Records drawn from a dataset
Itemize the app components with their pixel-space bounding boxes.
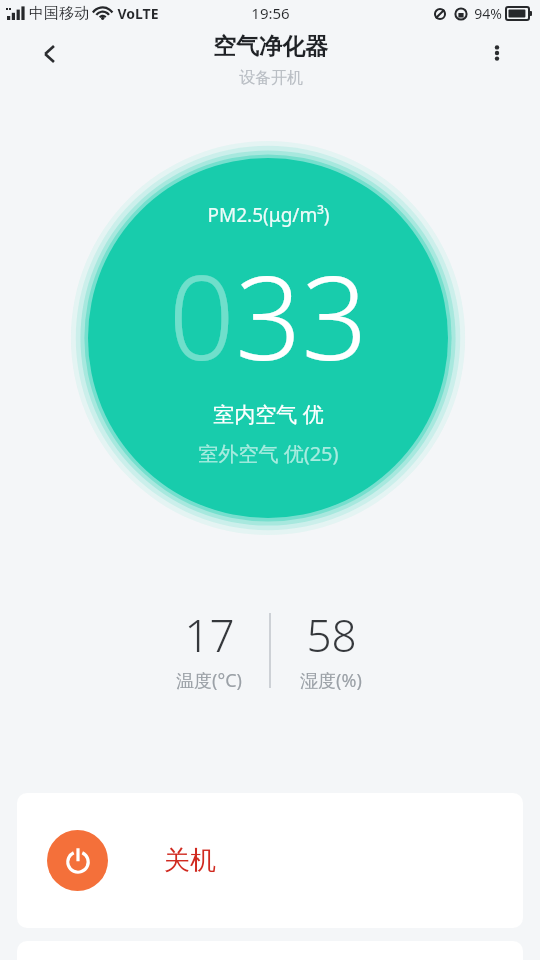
staticText: 温度(°C) — [176, 668, 242, 693]
button[interactable]: Back — [26, 30, 74, 78]
staticText: 设备开机 — [239, 68, 303, 88]
staticText: 33 — [235, 236, 368, 394]
staticText: 17 — [184, 605, 235, 665]
button[interactable]: 关机 — [17, 793, 523, 928]
staticText: 室内空气 优 — [213, 400, 324, 429]
staticText: 空气净化器 — [213, 32, 328, 61]
staticText: 关机 — [164, 844, 216, 877]
staticText: 室外空气 优(25) — [198, 440, 339, 467]
staticText: 湿度(%) — [300, 668, 362, 693]
staticText: 94% — [474, 4, 502, 23]
staticText: 19:56 — [251, 3, 290, 23]
staticText: VoLTE — [117, 4, 159, 23]
staticText: PM2.5(μg/m³) — [207, 202, 330, 228]
staticText: 0 — [168, 236, 235, 394]
staticText: 58 — [306, 605, 357, 665]
staticText: 中国移动 — [29, 4, 89, 23]
button[interactable]: More options — [474, 30, 520, 76]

Goal of the exercise:
Set down the records exactly, without the pictures.

Exercise result:
Itemize the app components with their pixel-space bounding boxes.
staticText: 温度(°C) — [176, 668, 242, 693]
button[interactable]: Back — [26, 30, 74, 78]
staticText: 设备开机 — [239, 68, 303, 88]
staticText: 33 — [235, 236, 368, 394]
staticText: 17 — [184, 605, 235, 665]
button[interactable]: 关机 — [17, 793, 523, 928]
staticText: 室内空气 优 — [213, 400, 324, 429]
staticText: 空气净化器 — [213, 32, 328, 61]
staticText: 关机 — [164, 844, 216, 877]
staticText: 室外空气 优(25) — [198, 440, 339, 467]
staticText: 湿度(%) — [300, 668, 362, 693]
staticText: 94% — [474, 4, 502, 23]
staticText: 19:56 — [251, 3, 290, 23]
staticText: VoLTE — [117, 4, 159, 23]
staticText: PM2.5(μg/m³) — [207, 202, 330, 228]
staticText: 0 — [168, 236, 235, 394]
staticText: 58 — [306, 605, 357, 665]
staticText: 中国移动 — [29, 4, 89, 23]
button[interactable]: More options — [474, 30, 520, 76]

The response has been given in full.